I think that a big part your presumption that protests "work" is that the protests you see are sympathetic to your cause. Do you think or imagine that more and more strident protests around Planned Parenthood clinics would tend to make you more or less sympathetic to the anti-abortion side of the argument. If it is more, tell me how. If less, then realize that for people who are undecided or unsympathetic to your cause are moved to be more polarized against not for your cause when they are impacted by protests.
For your particular example of "Black Lives Matter". Look at the impact. Chicago street violence has been going up, police impact and moral going down. If "Black lives" indeed do matter, the effect of the "black lives matter" movement is directly linked to more Black lives lost. This is exactly what the protest would (naively/non-cynically) be against.

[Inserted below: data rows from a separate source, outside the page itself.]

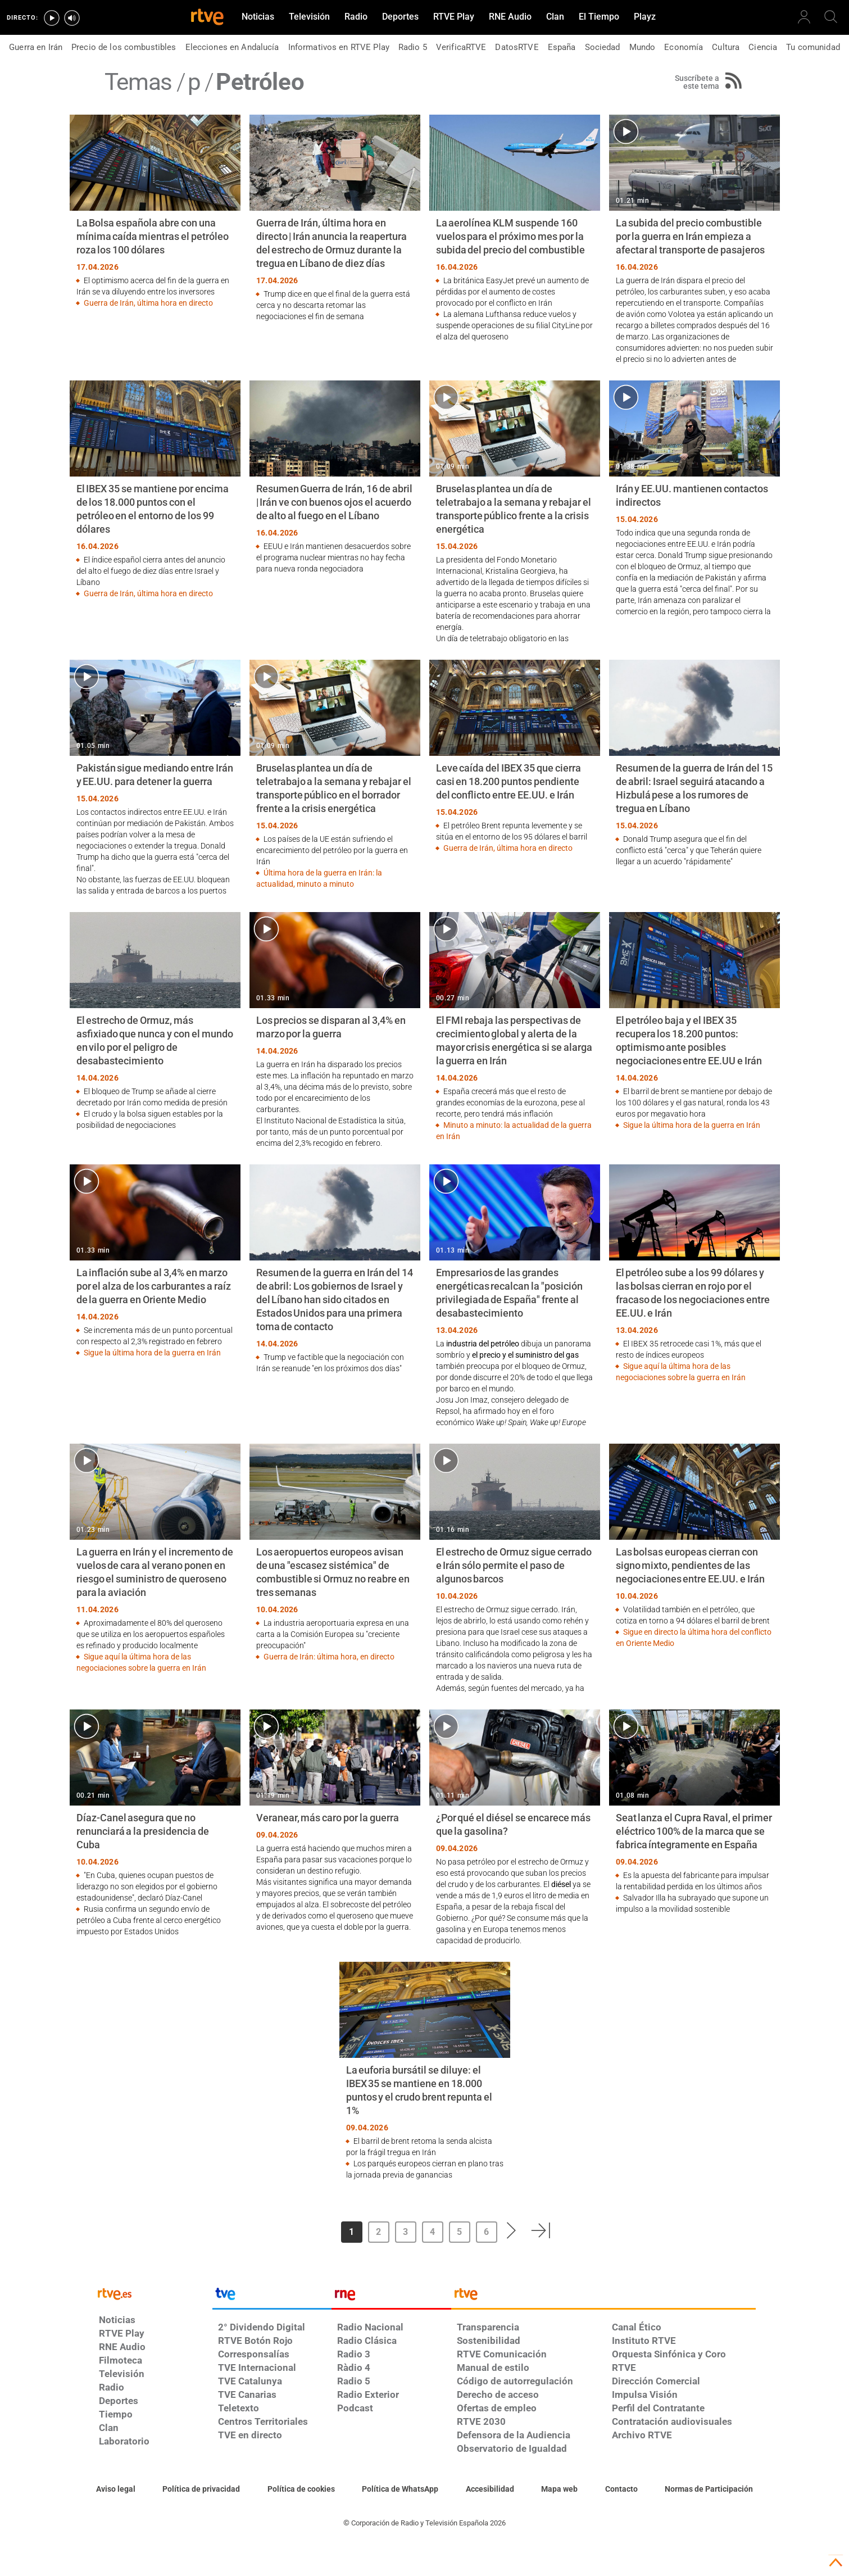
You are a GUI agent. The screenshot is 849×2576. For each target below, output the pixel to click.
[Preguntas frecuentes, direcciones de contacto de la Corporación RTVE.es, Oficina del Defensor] (621, 2489)
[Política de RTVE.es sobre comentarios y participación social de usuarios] (709, 2489)
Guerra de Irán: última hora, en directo (329, 1656)
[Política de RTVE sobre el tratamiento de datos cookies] (301, 2489)
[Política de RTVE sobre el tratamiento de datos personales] (201, 2489)
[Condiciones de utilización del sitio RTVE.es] (115, 2489)
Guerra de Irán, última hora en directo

Me: "It certainly seems like conservative protests against various Obama administration sins have yielded at least some gains from the perspective of the movement conservative protesters."

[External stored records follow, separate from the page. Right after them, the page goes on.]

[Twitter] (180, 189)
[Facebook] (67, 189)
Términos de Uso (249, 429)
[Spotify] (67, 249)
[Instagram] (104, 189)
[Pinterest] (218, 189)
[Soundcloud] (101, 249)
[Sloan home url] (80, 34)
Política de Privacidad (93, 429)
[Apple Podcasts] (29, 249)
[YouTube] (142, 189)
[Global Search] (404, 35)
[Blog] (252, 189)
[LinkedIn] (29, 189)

You: "I think that a big part your presumption that protests 'work' is that the protests you see are sympathetic to your cause."
So, um, no.
My point about "local" gains isn't about physical proximity, it's about gains in particular subgroups -- e.g., anti-abortion protests probably make someone like me more antagonistic towards pro-lifers, but they might solidify support among persons who lean pro-life but don't consider it a big issue. It's not automatically unreasonable for pro-life protesters to make that trade.
David,
I'm still not getting how pissing people off is supposed to garner support. Traffic is impeded is the smallest insult that protesters often create. You miss or are late to an appointment. This is supposed to make you sympathetic?
You write: Me: "It certainly seems like conservative protests against various Obama administration sins have yielded at least some gains from the perspective of the movement conservative protesters."

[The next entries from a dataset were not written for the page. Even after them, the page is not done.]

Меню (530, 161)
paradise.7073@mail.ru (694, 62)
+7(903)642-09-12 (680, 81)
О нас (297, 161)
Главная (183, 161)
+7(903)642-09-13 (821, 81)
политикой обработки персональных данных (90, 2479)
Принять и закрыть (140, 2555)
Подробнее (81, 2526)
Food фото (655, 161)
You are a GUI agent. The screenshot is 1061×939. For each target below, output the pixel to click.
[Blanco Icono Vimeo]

What protests? Why do you think they made any difference? Why do you think negative impact on peoples lives generates sympathy?
There were rallies across the country complaining about death panels and demanding the government take its hands off my medicare (see, e.g., here). Presumably, they signaled to conservative stakeholders that the base was sufficiently passionate about this issue that they couldn't ignore it or fight it via half-measures.
A protest doesn't *have* to shut down traffic, you know (I have no idea if these ones did).